To come back to Steve's presentation -- here are the slides from a previous version. I hope he will soon post the updated version we saw yesterday, but the differences are not major. The co-author of the talk is Julio Guijarro. Their area of interest within HP Labs is the deployment of large applications across distributed resources and the management of these apps/resources with an eye to maximizing their output and minimizing their cost. A familiar (and hard) problem for everybody who works in the hosting industry.
Steve talked about how the infrastructure architectures have changed over the years from a single web server talking to a single database server, to clustering, and finally to server farms and computing-on-demand. The challenge for us 'server farmers' is to figure a way to manage thousands of servers, heaps of storage, a myriad of network infrastructure devices, and large distributed applications on top of that -- all while keeping everything purring and happy, running to their maximum potential. Sounds impossible, but Amazon seems to be doing a decent job at it. And in fact Steve spent quite some time talking about how Amazon changed the game by their S3 and EC2 offerings. Even though they're not quite ready for prime time in terms of production deployments, Amazon will soon get there. As a proof, see their recent introduction of static IP addresses in EC2, and of the possibility of running your application in different data centers.

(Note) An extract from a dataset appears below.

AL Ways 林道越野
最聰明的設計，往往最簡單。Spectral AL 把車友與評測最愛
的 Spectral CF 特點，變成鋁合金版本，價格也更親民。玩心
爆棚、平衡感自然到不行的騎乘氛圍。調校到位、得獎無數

In my opinion, the best of Steve's slides are the 'Assumptions that are now invalid' ones. They really turn the 'established facts and best practices' of infrastructure and application design on their heads. Here are some examples of assumptions that don't hold anymore in our day and time:
- it is expensive to create, deploy and duplicate a new system, running a Linux image of your choice (see Instalinux as a counter-example)

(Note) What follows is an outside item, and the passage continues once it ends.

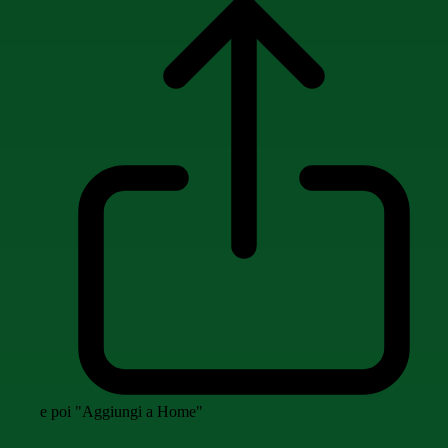
e poi "Aggiungi a Home"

- system failure is unusal and 100% availability can be achieved
- databases are the best form of storage
- you need physical access to the data center
- a single server farm needs to scale to infinity
I really recommend that you check out Steve's slides. There's a lot to chew on, but you can't afford not to chew on it, if you have anything to do with the IT industry these days.
Here are a couple more links that might prove useful:
- Anubis: a tuple-space implementation that uses multicast to share information between hosts within a site
- SmartFrog: a technology from HP used to distribute and manage applications (think puppet but geared towards application deployment); see also Google video
Update: Steve has some more thoughts on the Agile Infrastructure concept. Intriguing. This is something I'll definitely keep a very close eye on and tinker with.